(Exercise): Repeat the records in full and exactly, omitting pictures.

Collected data
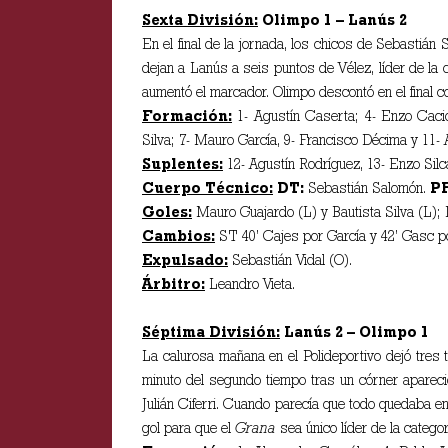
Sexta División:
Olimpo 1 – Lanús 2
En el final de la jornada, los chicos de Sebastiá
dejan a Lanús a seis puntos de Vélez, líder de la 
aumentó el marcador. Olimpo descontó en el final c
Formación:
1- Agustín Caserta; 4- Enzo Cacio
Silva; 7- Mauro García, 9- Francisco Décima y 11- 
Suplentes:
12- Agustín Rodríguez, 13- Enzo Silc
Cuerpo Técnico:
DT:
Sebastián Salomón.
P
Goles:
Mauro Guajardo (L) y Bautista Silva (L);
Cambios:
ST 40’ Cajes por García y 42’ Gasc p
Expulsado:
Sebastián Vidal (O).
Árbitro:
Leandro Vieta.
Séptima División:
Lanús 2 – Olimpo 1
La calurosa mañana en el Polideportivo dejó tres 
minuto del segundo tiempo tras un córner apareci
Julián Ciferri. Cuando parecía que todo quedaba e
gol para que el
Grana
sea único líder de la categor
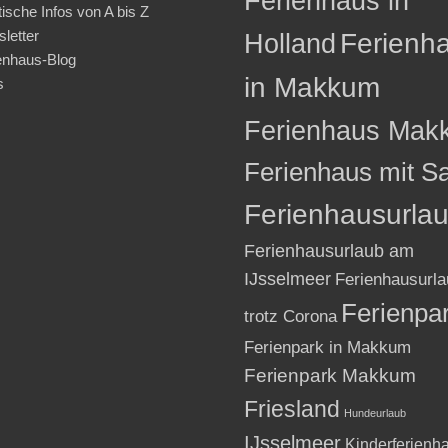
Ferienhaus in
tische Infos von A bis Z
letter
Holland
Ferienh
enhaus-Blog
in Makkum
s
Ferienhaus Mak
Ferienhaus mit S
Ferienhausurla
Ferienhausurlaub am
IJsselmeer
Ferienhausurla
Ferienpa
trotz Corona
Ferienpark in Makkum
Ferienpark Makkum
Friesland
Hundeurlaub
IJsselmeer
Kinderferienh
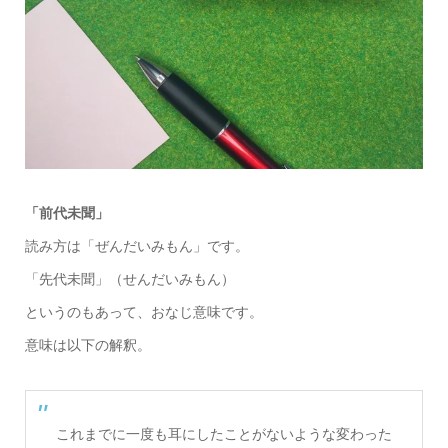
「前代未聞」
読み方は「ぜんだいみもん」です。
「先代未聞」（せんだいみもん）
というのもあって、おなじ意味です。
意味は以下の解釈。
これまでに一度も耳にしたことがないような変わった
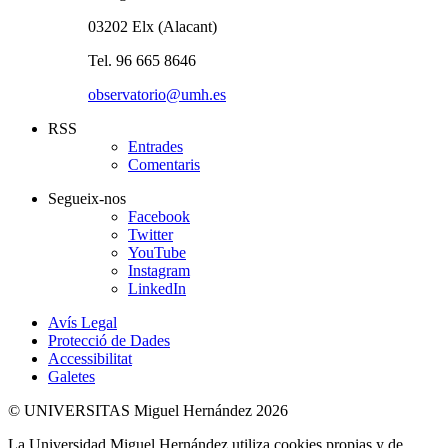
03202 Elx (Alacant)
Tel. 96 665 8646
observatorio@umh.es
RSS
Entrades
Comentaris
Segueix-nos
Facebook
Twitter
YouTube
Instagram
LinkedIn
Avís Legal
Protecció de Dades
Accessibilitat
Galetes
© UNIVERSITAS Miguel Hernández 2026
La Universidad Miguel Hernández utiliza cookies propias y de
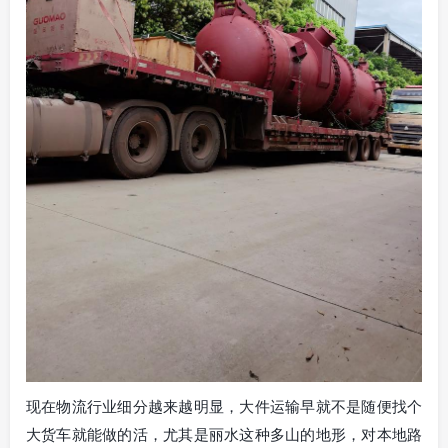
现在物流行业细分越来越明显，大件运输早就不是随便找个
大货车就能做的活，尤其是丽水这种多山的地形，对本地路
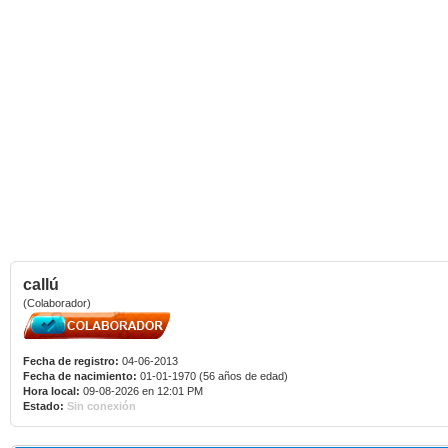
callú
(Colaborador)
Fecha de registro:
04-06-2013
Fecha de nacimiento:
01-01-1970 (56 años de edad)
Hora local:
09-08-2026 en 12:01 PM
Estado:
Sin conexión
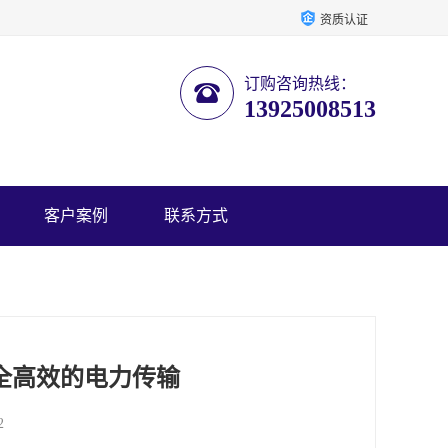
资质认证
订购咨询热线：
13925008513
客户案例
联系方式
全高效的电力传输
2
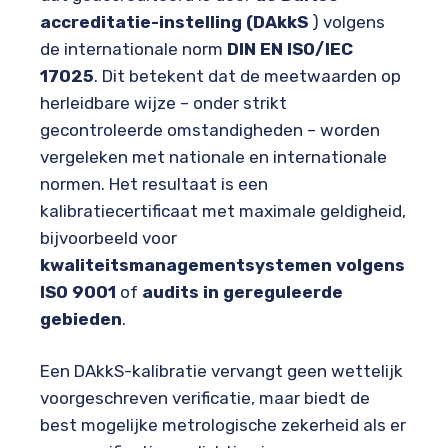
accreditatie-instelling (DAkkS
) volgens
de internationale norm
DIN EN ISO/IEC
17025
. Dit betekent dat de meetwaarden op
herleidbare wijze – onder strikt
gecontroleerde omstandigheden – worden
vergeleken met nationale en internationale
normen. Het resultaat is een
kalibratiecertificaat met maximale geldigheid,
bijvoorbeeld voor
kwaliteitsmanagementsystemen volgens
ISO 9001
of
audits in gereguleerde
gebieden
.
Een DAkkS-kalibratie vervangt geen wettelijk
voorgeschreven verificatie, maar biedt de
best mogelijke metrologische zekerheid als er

(Your solution):
Sexta División:
Olimpo 1 – Lanús 2
En el final de la jornada, los chicos de Sebastiá
dejan a Lanús a seis puntos de Vélez, líder de la 
aumentó el marcador. Olimpo descontó en el final c
Formación:
1- Agustín Caserta; 4- Enzo Cacio
Silva; 7- Mauro García, 9- Francisco Décima y 11- 
Suplentes:
12- Agustín Rodríguez, 13- Enzo Silc
Cuerpo Técnico:
DT:
Sebastián Salomón.
P
Goles:
Mauro Guajardo (L) y Bautista Silva (L);
Cambios:
ST 40’ Cajes por García y 42’ Gasc p
Expulsado:
Sebastián Vidal (O).
Árbitro:
Leandro Vieta.
Séptima División:
Lanús 2 – Olimpo 1
La calurosa mañana en el Polideportivo dejó tres 
minuto del segundo tiempo tras un córner apareci
Julián Ciferri. Cuando parecía que todo quedaba e
gol para que el
Grana
sea único líder de la categor
Ferienhaus in
tische Infos von A bis Z
letter
Holland
Ferienh
enhaus-Blog
in Makkum
s
Ferienhaus Mak
Ferienhaus mit S
Ferienhausurla
Ferienhausurlaub am
IJsselmeer
Ferienhausurla
Ferienpa
trotz Corona
Ferienpark in Makkum
Ferienpark Makkum
Friesland
Hundeurlaub
IJsselmeer
Kinderferienh
「前代未聞」
読み方は「ぜんだいみもん」です。
「先代未聞」（せんだいみもん）
というのもあって、おなじ意味です。
意味は以下の解釈。
これまでに一度も耳にしたことがないような変わった
03202 Elx (Alacant)
Tel. 96 665 8646
observatorio@umh.es
RSS
Entrades
Comentaris
Segueix-nos
Facebook
Twitter
YouTube
Instagram
LinkedIn
Avís Legal
Protecció de Dades
Accessibilitat
Galetes
© UNIVERSITAS Miguel Hernández 2026
La Universidad Miguel Hernández utiliza cookies propias y de
现在物流行业细分越来越明显，大件运输早就不是随便找个
大货车就能做的活，尤其是丽水这种多山的地形，对本地路
callú
(Colaborador)
Fecha de registro:
04-06-2013
Fecha de nacimiento:
01-01-1970 (56 años de edad)
Hora local:
09-08-2026 en 12:01 PM
Estado:
Sin conexión
资质认证
订购咨询热线：
13925008513
客户案例
联系方式
全高效的电力传输
2
accreditatie-instelling (DAkkS
) volgens
de internationale norm
DIN EN ISO/IEC
17025
. Dit betekent dat de meetwaarden op
herleidbare wijze – onder strikt
gecontroleerde omstandigheden – worden
vergeleken met nationale en internationale
normen. Het resultaat is een
kalibratiecertificaat met maximale geldigheid,
bijvoorbeeld voor
kwaliteitsmanagementsystemen volgens
ISO 9001
of
audits in gereguleerde
gebieden
.
Een DAkkS-kalibratie vervangt geen wettelijk
voorgeschreven verificatie, maar biedt de
best mogelijke metrologische zekerheid als er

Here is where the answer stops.